**WORK INSTRUCTION**
For the records below, count the lines containing the word "that" and reply with the number alone.
(Beginning of MATERIALS PROVIDED)
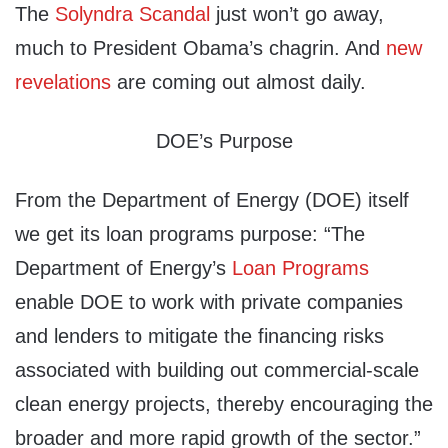
The
Solyndra Scandal
just won’t go away,
much to President Obama’s chagrin. And
new
revelations
are coming out almost daily.
DOE’s Purpose
From the Department of Energy (DOE) itself
we get its loan programs purpose: “The
Department of Energy’s
Loan Programs
enable DOE to work with private companies
and lenders to mitigate the financing risks
associated with building out commercial-scale
clean energy projects, thereby encouraging the
broader and more rapid growth of the sector.”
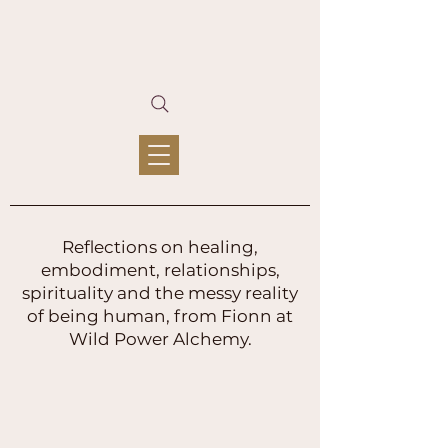
Reflections on healing,
embodiment, relationships,
spirituality and the messy reality
of being human, from Fionn at
Wild Power Alchemy.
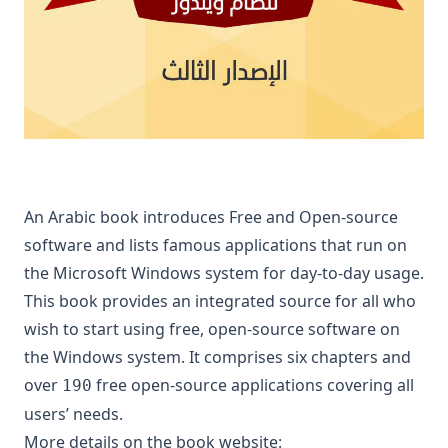
An Arabic book introduces Free and Open-source
software and lists famous applications that run on
the Microsoft Windows system for day-to-day usage.
This book provides an integrated source for all who
wish to start using free, open-source software on
the Windows system. It comprises six chapters and
over
free open-source applications covering all
190
users’ needs.
More details on the book website:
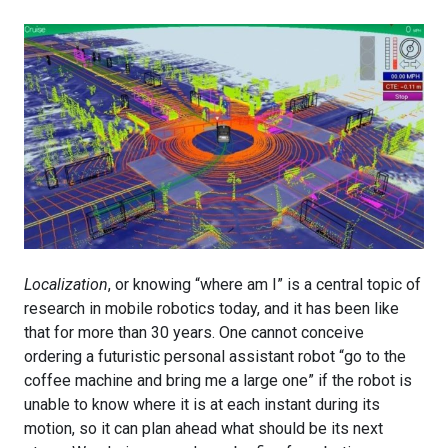
Localization
, or knowing “where am I” is a central topic of
research in mobile robotics today, and it has been like
that for more than 30 years. One cannot conceive
ordering a futuristic personal assistant robot “go to the
coffee machine and bring me a large one” if the robot is
unable to know where it is at each instant during its
motion, so it can plan ahead what should be its next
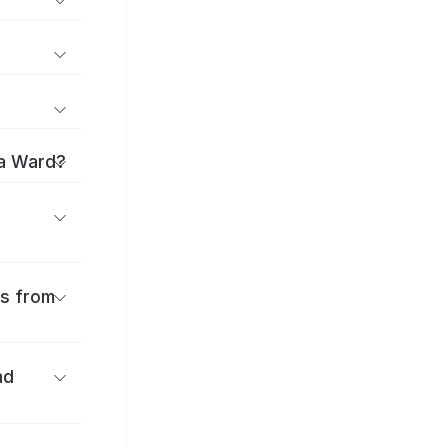
ma Ward?
es from
nd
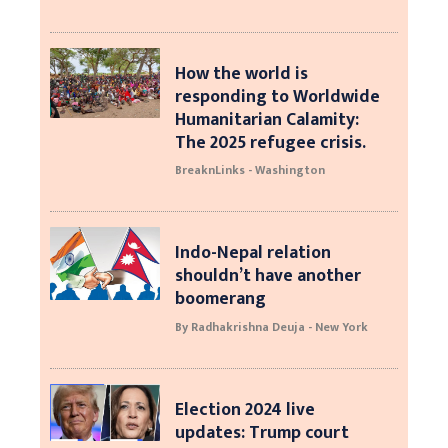
How the world is
responding to Worldwide
Humanitarian Calamity:
The 2025 refugee crisis.
BreaknLinks - Washington
Indo-Nepal relation
shouldn’t have another
boomerang
By Radhakrishna Deuja - New York
Election 2024 live
updates: Trump court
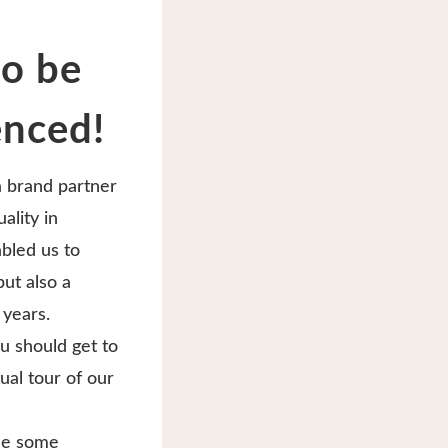
to be
enced!
a brand partner
ality in
abled us to
ut also a
 years.
ou should get to
ual tour of our
ide some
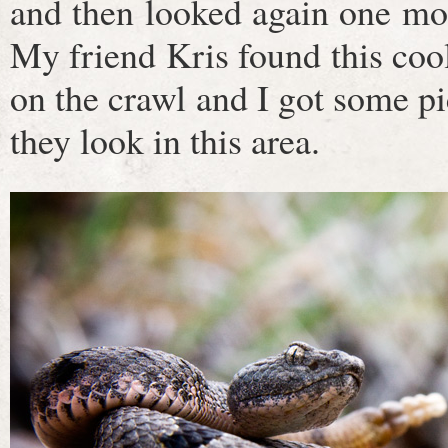
and then looked again one mor
My friend Kris found this cool
on the crawl and I got some pic
they look in this area.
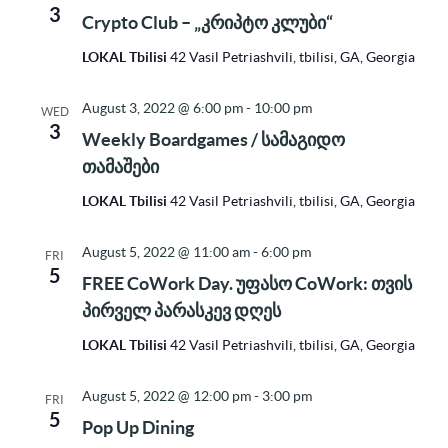
3
Crypto Club – „კრიპტო კლუბი“
LOKAL Tbilisi
42 Vasil Petriashvili, tbilisi, GA, Georgia
August 3, 2022 @ 6:00 pm
-
10:00 pm
WED
3
Weekly Boardgames / სამაგიდო
თამაშები
LOKAL Tbilisi
42 Vasil Petriashvili, tbilisi, GA, Georgia
August 5, 2022 @ 11:00 am
-
6:00 pm
FRI
5
FREE CoWork Day. უფასო CoWork: თვის
პირველ პარასკევ დღეს
LOKAL Tbilisi
42 Vasil Petriashvili, tbilisi, GA, Georgia
August 5, 2022 @ 12:00 pm
-
3:00 pm
FRI
5
Pop Up Dining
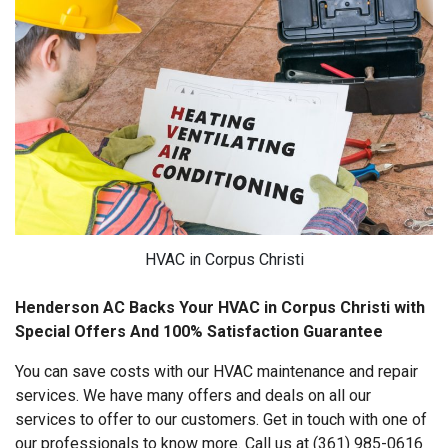
HVAC in Corpus Christi
Henderson AC Backs Your HVAC in Corpus Christi with
Special Offers And 100% Satisfaction Guarantee
You can save costs with our HVAC maintenance and repair
services. We have many offers and deals on all our
services to offer to our customers. Get in touch with one of
our professionals to know more. Call us at (361) 985-0616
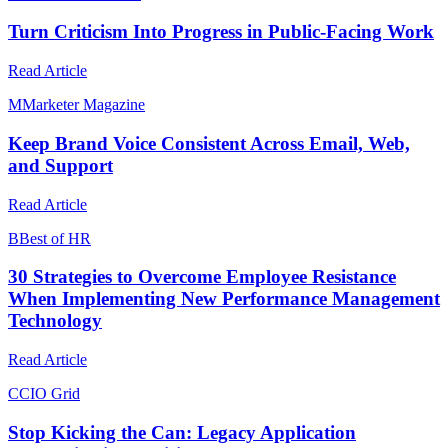
Turn Criticism Into Progress in Public-Facing Work
Read Article
M
Marketer Magazine
Keep Brand Voice Consistent Across Email, Web,
and Support
Read Article
B
Best of HR
30 Strategies to Overcome Employee Resistance
When Implementing New Performance Management
Technology
Read Article
C
CIO Grid
Stop Kicking the Can: Legacy Application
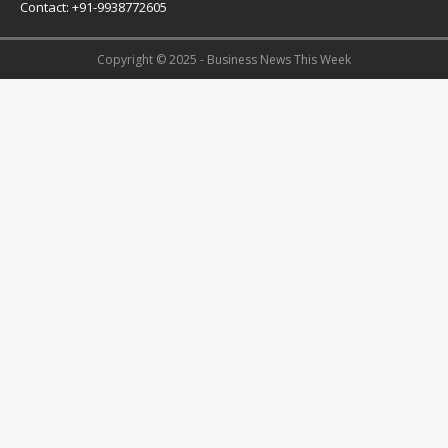
Contact: +91-9938772605
Copyright © 2025 - Business News This Week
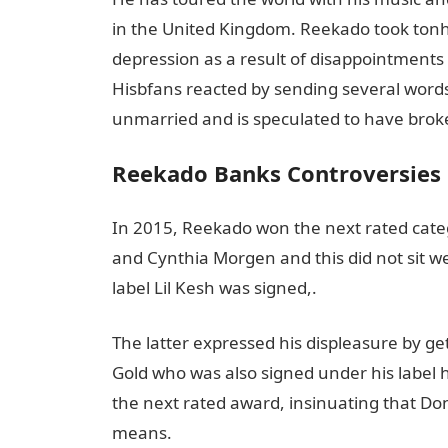
in the United Kingdom. Reekado took tonhis
depression as a result of disappointments 
Hisbfans reacted by sending several word
unmarried and is speculated to have broken
Reekado Banks Controversies
In 2015, Reekado won the next rated categ
and Cynthia Morgen and this did not sit w
label Lil Kesh was signed,.
The latter expressed his displeasure by g
Gold who was also signed under his label h
the next rated award, insinuating that D
means.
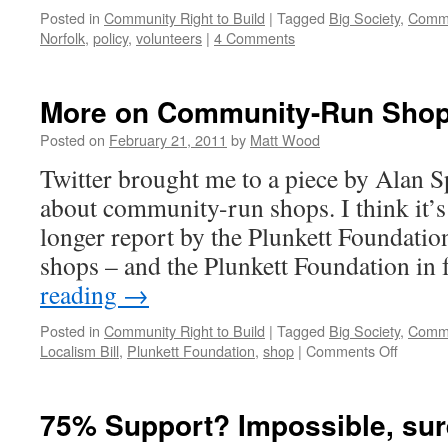
Posted in
Community Right to Build
|
Tagged
Big Society
,
Commu
Norfolk
,
policy
,
volunteers
|
4 Comments
More on Community-Run Sho
Posted on
February 21, 2011
by
Matt Wood
Twitter brought me to a piece by Alan
about community-run shops. I think it’
longer report by the Plunkett Foundation.
shops – and the Plunkett Foundation in
reading
→
Posted in
Community Right to Build
|
Tagged
Big Society
,
Commu
on
Localism Bill
,
Plunkett Foundation
,
shop
|
Comments Off
More
on
Commun
75% Support? Impossible, su
Run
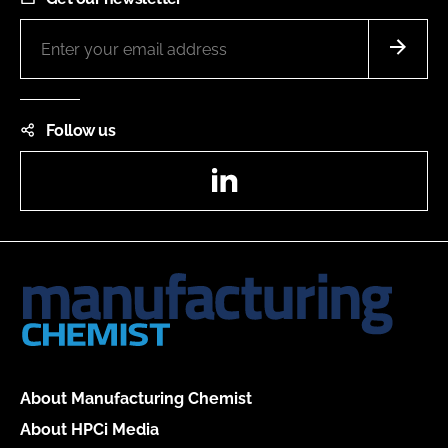
Follow us
LinkedIn
About Manufacturing Chemist
About HPCi Media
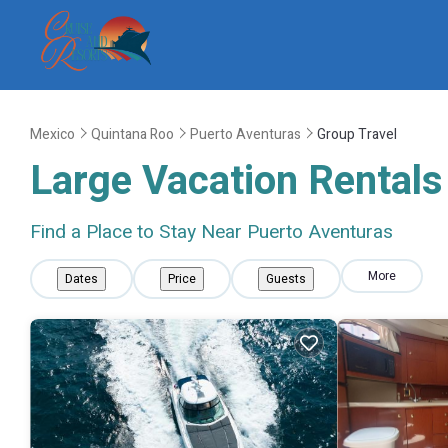
Mexico
Quintana Roo
Puerto Aventuras
Group Travel
Large Vacation Rentals 
Find a Place to Stay Near Puerto Aventuras
More
Dates
Price
Guests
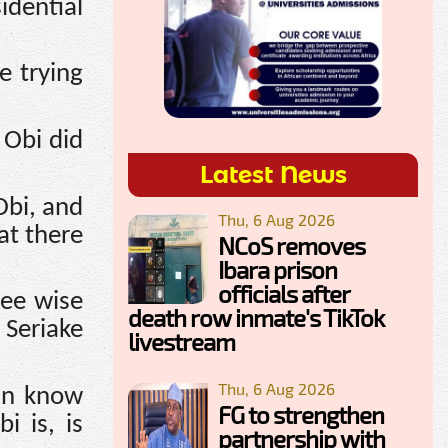
idential
e trying
 Obi did
Latest News
Obi, and
Thu, 6 Aug 2026
at there
NCoS removes
Ibara prison
officials after
ree wise
death row inmate's TikTok
 Seriake
livestream
Thu, 6 Aug 2026
can know
FG to strengthen
i is, is
partnership with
(End of MATERIALS PROVIDED)
**SOLUTION TO THIS EXERCISE**
3